Debugging a TTY race condition on M1 (memory ordering dragons)

Mon Aug 15 04:16:56 PDT 2022

Hi all,

I'm trying to debug a TTY layer race on Apple M1 machines, and I'm deep
enough into the rabbit hole that I could use some suggestions/help
figuring out how to continue approaching this.

The issue is that when the cdc-acm driver pushes some data into the TTY
in quick succession (two USB packets), with an active userspace reader,
sometimes the second packet ends up in limbo and never gets delivered to
the ldisc (until more data arrives). This quickly reproduces (within a
second or two) by running this [1] script on an M1 Pro or M1 Max with
another M1 machine connected running the m1n1 proxy, using the Asahi
Linux kernels we ship to end users right now. It does not reproduce with
a random monolithic test kernel I have, so clearly there is some
difference there, but I haven't tried to bisect that yet.

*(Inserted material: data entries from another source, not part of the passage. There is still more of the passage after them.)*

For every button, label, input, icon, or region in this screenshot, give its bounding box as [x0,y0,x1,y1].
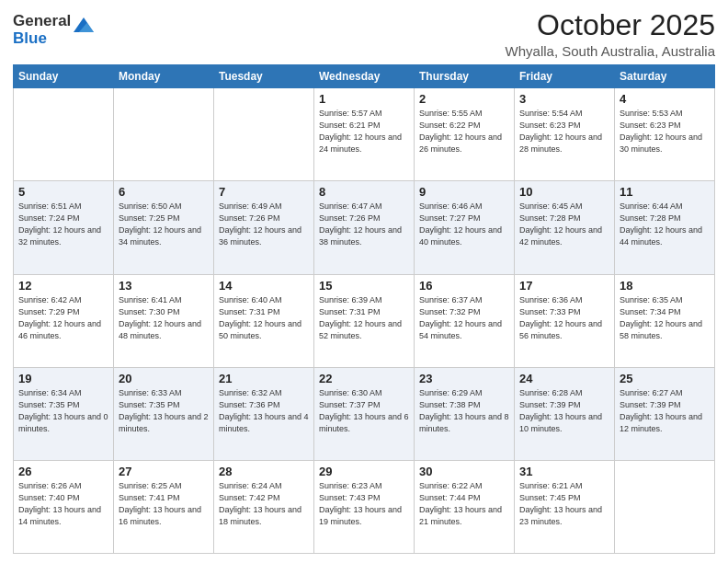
th-sunday: Sunday [14,65,114,88]
week-row-5: 26Sunrise: 6:26 AM Sunset: 7:40 PM Dayli… [14,460,715,553]
day-info: Sunrise: 6:42 AM Sunset: 7:29 PM Dayligh… [18,294,108,342]
day-number: 13 [119,279,209,293]
calendar-cell: 29Sunrise: 6:23 AM Sunset: 7:43 PM Dayli… [314,460,415,553]
header: General Blue October 2025 Whyalla, South… [13,9,715,59]
day-info: Sunrise: 6:23 AM Sunset: 7:43 PM Dayligh… [319,480,409,528]
day-number: 28 [219,465,309,478]
calendar-cell: 21Sunrise: 6:32 AM Sunset: 7:36 PM Dayli… [214,367,314,460]
day-number: 7 [219,185,309,199]
day-info: Sunrise: 6:47 AM Sunset: 7:26 PM Dayligh… [319,201,409,248]
day-number: 6 [119,185,209,199]
calendar-cell: 8Sunrise: 6:47 AM Sunset: 7:26 PM Daylig… [314,181,415,274]
calendar-cell: 16Sunrise: 6:37 AM Sunset: 7:32 PM Dayli… [415,274,515,367]
calendar-cell: 12Sunrise: 6:42 AM Sunset: 7:29 PM Dayli… [14,274,114,367]
day-number: 25 [620,372,710,385]
calendar-cell: 11Sunrise: 6:44 AM Sunset: 7:28 PM Dayli… [615,181,715,274]
calendar-cell: 2Sunrise: 5:55 AM Sunset: 6:22 PM Daylig… [415,88,515,181]
day-info: Sunrise: 6:44 AM Sunset: 7:28 PM Dayligh… [620,201,710,248]
day-info: Sunrise: 5:53 AM Sunset: 6:23 PM Dayligh… [620,108,710,155]
calendar-cell: 10Sunrise: 6:45 AM Sunset: 7:28 PM Dayli… [515,181,615,274]
th-wednesday: Wednesday [314,65,415,88]
calendar-cell: 26Sunrise: 6:26 AM Sunset: 7:40 PM Dayli… [14,460,114,553]
day-info: Sunrise: 6:51 AM Sunset: 7:24 PM Dayligh… [18,201,108,248]
page: General Blue October 2025 Whyalla, South… [0,0,728,563]
day-info: Sunrise: 6:24 AM Sunset: 7:42 PM Dayligh… [219,480,309,528]
calendar-cell: 23Sunrise: 6:29 AM Sunset: 7:38 PM Dayli… [415,367,515,460]
calendar-cell: 18Sunrise: 6:35 AM Sunset: 7:34 PM Dayli… [615,274,715,367]
calendar-cell: 6Sunrise: 6:50 AM Sunset: 7:25 PM Daylig… [114,181,214,274]
month-title: October 2025 [506,9,715,41]
day-info: Sunrise: 6:26 AM Sunset: 7:40 PM Dayligh… [18,480,108,528]
day-info: Sunrise: 6:35 AM Sunset: 7:34 PM Dayligh… [620,294,710,342]
day-number: 9 [419,185,509,199]
day-info: Sunrise: 6:40 AM Sunset: 7:31 PM Dayligh… [219,294,309,342]
calendar-cell: 19Sunrise: 6:34 AM Sunset: 7:35 PM Dayli… [14,367,114,460]
day-info: Sunrise: 6:46 AM Sunset: 7:27 PM Dayligh… [419,201,509,248]
week-row-2: 5Sunrise: 6:51 AM Sunset: 7:24 PM Daylig… [14,181,715,274]
calendar-cell [14,88,114,181]
day-info: Sunrise: 6:49 AM Sunset: 7:26 PM Dayligh… [219,201,309,248]
day-number: 16 [419,279,509,293]
week-row-1: 1Sunrise: 5:57 AM Sunset: 6:21 PM Daylig… [14,88,715,181]
day-info: Sunrise: 6:50 AM Sunset: 7:25 PM Dayligh… [119,201,209,248]
logo-icon [74,15,94,35]
day-info: Sunrise: 6:22 AM Sunset: 7:44 PM Dayligh… [419,480,509,528]
calendar-cell: 15Sunrise: 6:39 AM Sunset: 7:31 PM Dayli… [314,274,415,367]
day-number: 29 [319,465,409,478]
day-number: 4 [620,92,710,106]
calendar-cell: 14Sunrise: 6:40 AM Sunset: 7:31 PM Dayli… [214,274,314,367]
week-row-3: 12Sunrise: 6:42 AM Sunset: 7:29 PM Dayli… [14,274,715,367]
day-number: 12 [18,279,108,293]
title-block: October 2025 Whyalla, South Australia, A… [506,9,715,59]
calendar-cell: 28Sunrise: 6:24 AM Sunset: 7:42 PM Dayli… [214,460,314,553]
day-number: 10 [519,185,609,199]
day-number: 30 [419,465,509,478]
calendar-cell: 17Sunrise: 6:36 AM Sunset: 7:33 PM Dayli… [515,274,615,367]
day-number: 26 [18,465,108,478]
day-info: Sunrise: 6:28 AM Sunset: 7:39 PM Dayligh… [519,387,609,435]
calendar-cell: 1Sunrise: 5:57 AM Sunset: 6:21 PM Daylig… [314,88,415,181]
day-info: Sunrise: 6:39 AM Sunset: 7:31 PM Dayligh… [319,294,409,342]
calendar-cell: 20Sunrise: 6:33 AM Sunset: 7:35 PM Dayli… [114,367,214,460]
day-number: 15 [319,279,409,293]
day-number: 2 [419,92,509,106]
day-info: Sunrise: 5:55 AM Sunset: 6:22 PM Dayligh… [419,108,509,155]
calendar-cell: 9Sunrise: 6:46 AM Sunset: 7:27 PM Daylig… [415,181,515,274]
calendar-table: Sunday Monday Tuesday Wednesday Thursday… [13,64,715,554]
calendar-cell [114,88,214,181]
day-number: 17 [519,279,609,293]
location-title: Whyalla, South Australia, Australia [506,43,715,59]
day-info: Sunrise: 5:57 AM Sunset: 6:21 PM Dayligh… [319,108,409,155]
day-info: Sunrise: 6:25 AM Sunset: 7:41 PM Dayligh… [119,480,209,528]
day-info: Sunrise: 6:27 AM Sunset: 7:39 PM Dayligh… [620,387,710,435]
calendar-cell [214,88,314,181]
calendar-cell: 3Sunrise: 5:54 AM Sunset: 6:23 PM Daylig… [515,88,615,181]
logo-general: General [13,13,71,30]
day-info: Sunrise: 6:36 AM Sunset: 7:33 PM Dayligh… [519,294,609,342]
day-number: 11 [620,185,710,199]
day-info: Sunrise: 6:45 AM Sunset: 7:28 PM Dayligh… [519,201,609,248]
day-number: 24 [519,372,609,385]
day-number: 27 [119,465,209,478]
day-info: Sunrise: 6:29 AM Sunset: 7:38 PM Dayligh… [419,387,509,435]
calendar-cell: 25Sunrise: 6:27 AM Sunset: 7:39 PM Dayli… [615,367,715,460]
day-number: 18 [620,279,710,293]
day-info: Sunrise: 5:54 AM Sunset: 6:23 PM Dayligh… [519,108,609,155]
day-number: 22 [319,372,409,385]
calendar-cell: 13Sunrise: 6:41 AM Sunset: 7:30 PM Dayli… [114,274,214,367]
day-number: 3 [519,92,609,106]
logo-blue: Blue [13,30,71,48]
calendar-cell: 27Sunrise: 6:25 AM Sunset: 7:41 PM Dayli… [114,460,214,553]
calendar-cell [615,460,715,553]
th-monday: Monday [114,65,214,88]
day-number: 8 [319,185,409,199]
th-tuesday: Tuesday [214,65,314,88]
day-number: 31 [519,465,609,478]
calendar-cell: 4Sunrise: 5:53 AM Sunset: 6:23 PM Daylig… [615,88,715,181]
day-number: 1 [319,92,409,106]
calendar-cell: 24Sunrise: 6:28 AM Sunset: 7:39 PM Dayli… [515,367,615,460]
th-friday: Friday [515,65,615,88]
day-info: Sunrise: 6:37 AM Sunset: 7:32 PM Dayligh… [419,294,509,342]
day-info: Sunrise: 6:34 AM Sunset: 7:35 PM Dayligh… [18,387,108,435]
day-info: Sunrise: 6:41 AM Sunset: 7:30 PM Dayligh… [119,294,209,342]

This is already having gone through blaming my m1n1 code, our dwc3
driver, my AIC IRQ controller code, the CDC-ACM driver, etc, but I'll
skip those parts. The rabbit hole goes deeper.

Code context:

static inline void tty_flip_buffer_commit(struct tty_buffer *tail)
{
	smp_store_release(&tail->commit, tail->used);
}

void tty_flip_buffer_push(struct tty_port *port)
{
	struct tty_bufhead *buf = &port->buf;

	tty_flip_buffer_commit(buf->tail);
	queue_work(system_unbound_wq, &buf->work);

}

/* This is the work function */
static void flush_to_ldisc(struct work_struct *work)
{
[...]
	while (1) {
		[...]
		count = smp_load_acquire(&head->commit) - head->read;
		if (!count) {
			if (next == NULL)
				break;
			[...]
		}
		// do stuff with the buffer
		[...]
	}
[...]
}

Commit is accessed with acquire/release ops, which compile down to LDAR
and STLR.

With the test case, two packets end up getting pushed to the TTY: 1024
bytes and 186 bytes (total 1210). What I observe is that sometimes,
after commit is set to 1210, queue_work() returns false (indicating that
work is already queued and hasn't begun executing yet), yet the last
work function execution only sees commit==1024. When this happens,
flush_to_ldisc and queue_work were both executing within a microsecond
or two of each other:

[    5.408251] queue_work() ret false (commit=1210)
[    5.410367] flush_to_ldisc() commit=1210
644
[    5.410984] flush_to_ldisc() commit=1024
[    5.411570] flush_to_ldisc() commit=1210
645
[    5.412202] flush_to_ldisc() commit=1024
[    5.412785] flush_to_ldisc() commit=1210
646
[    5.413630] flush_to_ldisc() commit=1024
[    5.413631] queue_work() ret false (commit=1210)
<hang because userspace never gets the data>

The queue_work() documentation says:

> Memory-ordering properties: If it returns true, guarantees that all
> stores preceding the call to queue_work() in the program order will
> be visible from the CPU which will execute work by the time such work
> executes

That would seem to imply that if it returns false, there are no memory
ordering guarantees. If that were the case, the TTY layer's usage of
queue_work() would be buggy. However, that would also make the memory
ordering guarantees essentially useless, since you *need* to know that
if the work is already queued and hasn't started running yet, it will
see all writes you've made until the call (otherwise you'd have to add
manual barriers before queue_work(), which defeats the purpose of
ordering guarantees in the normal case). So, I posit that the
documentation is incomplete and queue_work() does indeed provide such
guarantees.

Behind the scenes, the work pending flag is atomically set with
test_and_set_bit() by queue_work_on(). That compiles down to my old
friend LDSETAL, which I already showed [2] does not provide the
guarantees test_and_set_bit() claims to have (== full memory barrier).
However, I can't get that litmus test to fail on real hardware, so that
may be a red herring as far as this bug goes.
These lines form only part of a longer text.